Pour être honnête, je suis terriblement occupée, ce qui me laisse peu de temps pour lire, mais si je devais citer mes auteures préférées… Kelly Sue DeConnick, bien sûr, parce qu’elle est géniale ; G. Willow Wilson, bien sûr, géniale aussi ; ce sont mes deux chouchous… Il y a Kate Leth, aussi, elle est en train de monter en puissance : elle écrit Edward Scissorhands [Edward aux mains d’argent] et Bravest Warriors il me semble, c’est une personnalité jeune et pétillante, j’aime beaucoup sa plume. Sinon… oh, bon sang, qui… j’ai un trou, désolée. C’est mon trio de tête, mais il y en a une… Je sais qu’Emma Rios a commencé à écrire ; je n’ai encore rien lu d’elle en tant que scénariste, j’ai hâte, elle est si talentueuse… Oh, Ming Doyle ! Ma toute meilleure amie dans le milieu, je l’adore, j’ai tellement d’affection pour elle. Elle écrit Constantine, et ça déchire, elle est formidable, je sais qu’elle l’écrit en tandem avec quelqu’un [James Tynion IV], mais je suis persuadée qu’elle est parfaitement capable d’écrire toute seule, j’ai hâte de voir où elle va aller, parce qu’elle un sacré cerveau, très fécond. Oh, elle est si brillante ! Becky Cloonan aussi, bien sûr, j’adorerais voir Becky écrire en solo ; je sais qu’elle travaille en tandem [sur Gotham Academy] avec Brenden Fletcher, qui est génial. Mais, voyez, c’est un autre point qui m’agace : tous ces titres avec des héroïnes, écrits par des femmes en tandem avec des hommes… J’aime beaucoup toutes les personnes impliquées, mais je ne puis m’empêcher de tiquer : les femmes n’ont pas besoin qu’on leur tienne la main… donnez-leur leur propre bouquin, merde ! Je vous assure qu’elles en sont capables ! Mais bon, je comprends, et j’espère qu’à l’avenir on n’aura plus besoin de les encadrer ainsi…

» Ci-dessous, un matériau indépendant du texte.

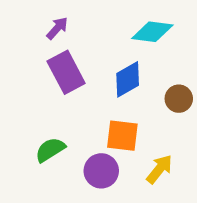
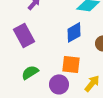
purple rectangle: (66, 72) -> (24, 35), moved

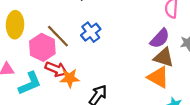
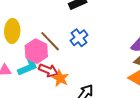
orange star: (70, 78) -> (60, 78), turned 30
cyan L-shape: (30, 83) -> (28, 66), moved

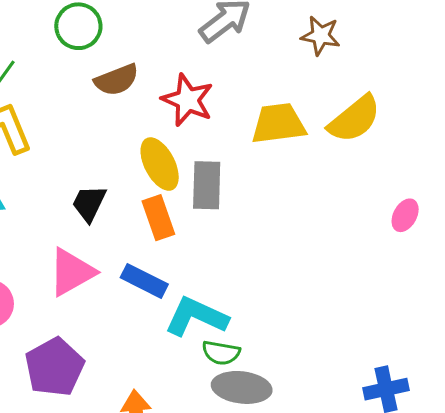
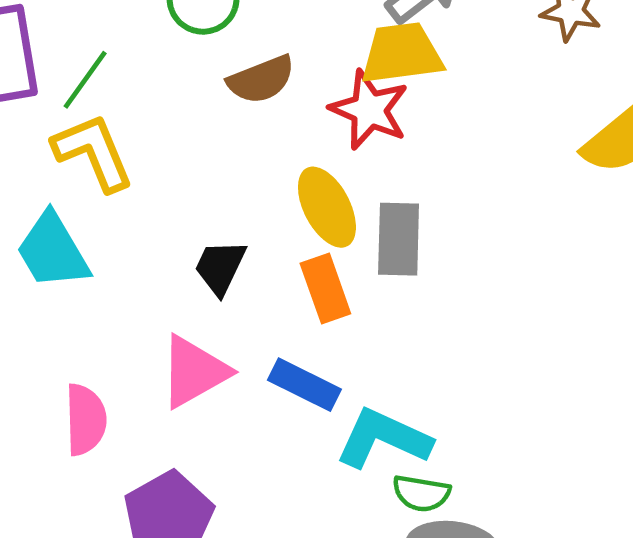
yellow trapezoid: (278, 124) -> (402, 53), moved

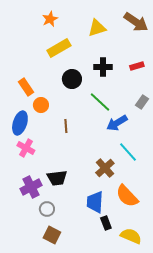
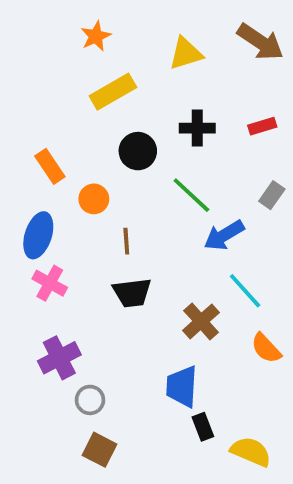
orange circle: (41, 105) -> (94, 199), moved
black trapezoid: (57, 178) -> (132, 293), moved
orange semicircle: (127, 196) -> (266, 348), moved, size x0.7

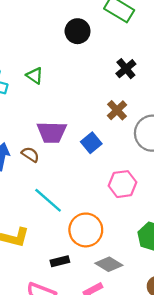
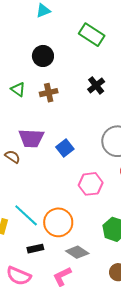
black circle: (78, 31) -> (43, 56), moved
brown cross: (117, 110) -> (49, 93), moved, turned 30
cyan line: (48, 200) -> (26, 215), moved

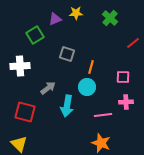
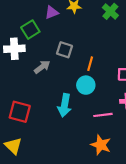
white cross: (20, 66) -> (14, 49), moved
gray arrow: (48, 88) -> (42, 67), moved

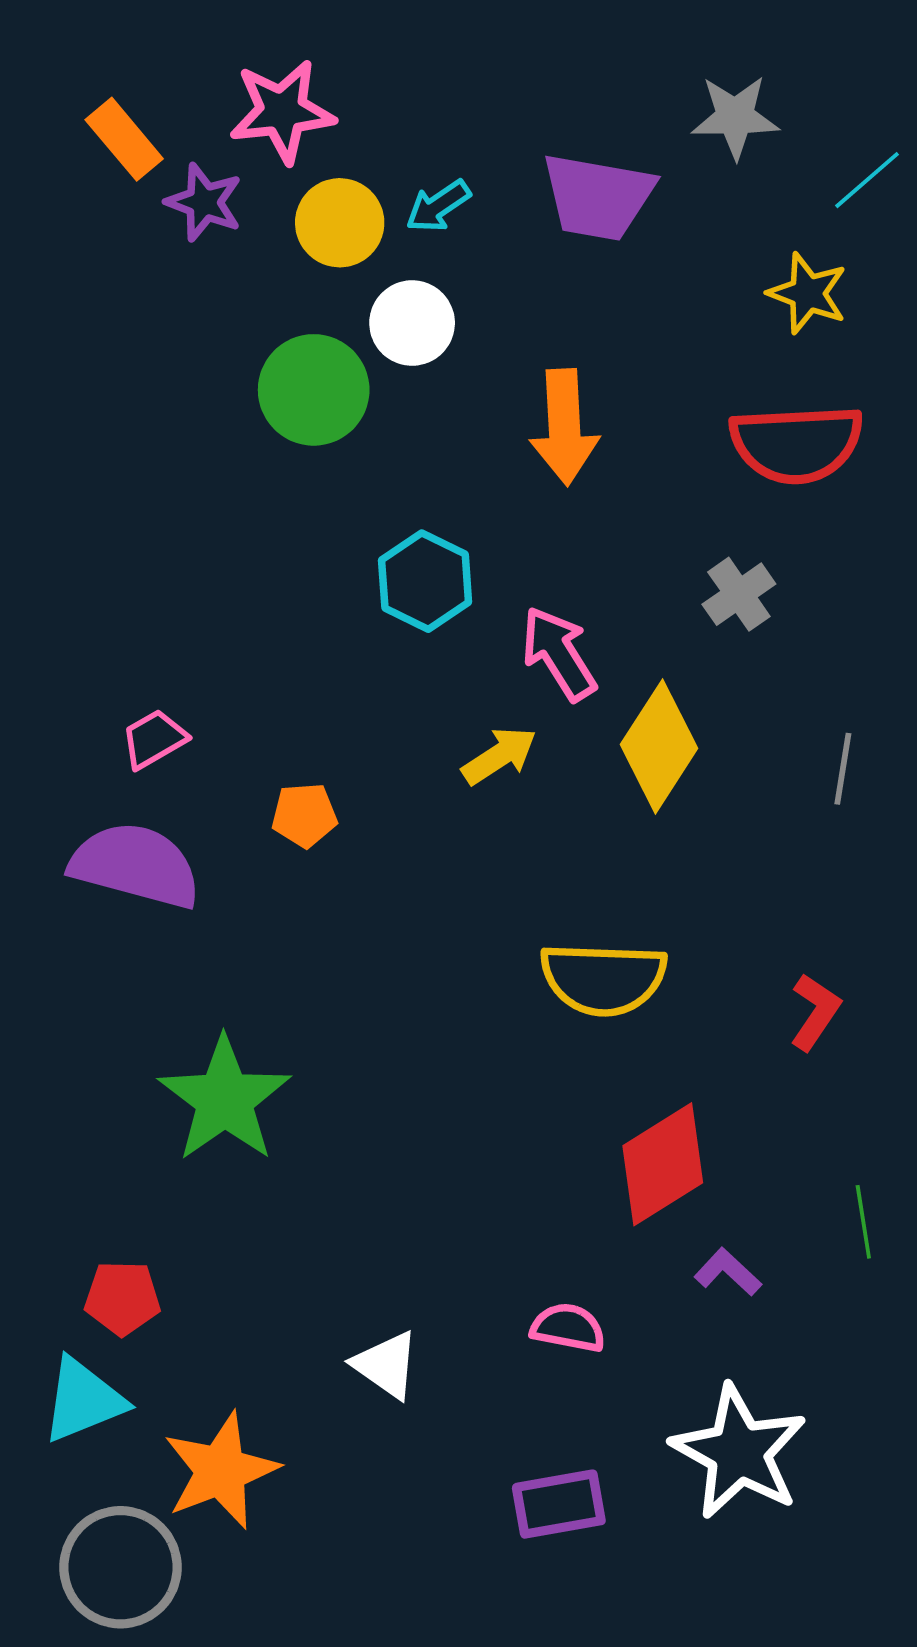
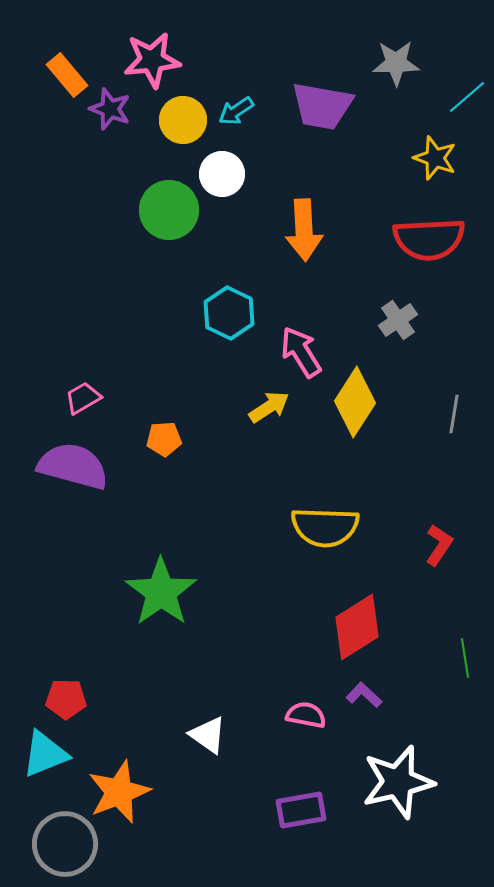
green star: (225, 1099) -> (161, 592), moved
purple L-shape: (728, 1272) -> (364, 695), moved
white star: (739, 1452) -> (398, 782), turned 30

Enfin bref, voilà les femmes qui font vrombir mon moteur,  qui me font tripper. Mais j’entends sans cesse de nouveaux noms… et pas seulement des femmes. Là encore : j’aimerais voir toutes les minorités représentées, afin qu’elles ne soient plus dans la minorité, justement. J’aimerais pouvoir vous citer un ou une auteur gay, mais je ne suis même pas sûre de le pouvoir, car ils sont si peu nombreux dans le milieu… J’aimerais pouvoir citer un ou une auteur trans, mais je ne suis pas sûre d’en connaître. C’est… ça me met en rogne. C’est comme pour les réalisatrices, il y en a si peu de connues ; Kathryn Bigelow est la plus célèbre, je suis fan, mais… j’en veux plus. J’aimerais tellement que vous me demandiez « Jordie, qui sont tes auteures préférées » – même si j’espère qu’on n’en sera plus à poser ce genre de question dans dix ans, bien sûr, mais j’aimerais alors pouvoir citer tellement de femmes, avec des lesbiennes, des noires, des lesbiennes noires, toutes sortes de femmes… Mais pour l’heure, c’est tout juste si on peut citer dix auteures blanches vraiment géniales. J’en veux plus… Donnez-m’en plus ! C’est tout ce que je demande : qu’il y en ait plus.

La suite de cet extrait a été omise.